**Goal of the exercise**
Below are entries to return in full. Keep each one exact.

Collected data:
Start of Block

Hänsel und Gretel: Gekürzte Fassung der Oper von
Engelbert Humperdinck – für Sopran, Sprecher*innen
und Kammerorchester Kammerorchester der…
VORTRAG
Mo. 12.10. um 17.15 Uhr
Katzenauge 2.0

End of Block

**Response for this exercise**
Hänsel und Gretel: Gekürzte Fassung der Oper von
Engelbert Humperdinck – für Sopran, Sprecher*innen
und Kammerorchester Kammerorchester der…
VORTRAG
Mo. 12.10. um 17.15 Uhr
Katzenauge 2.0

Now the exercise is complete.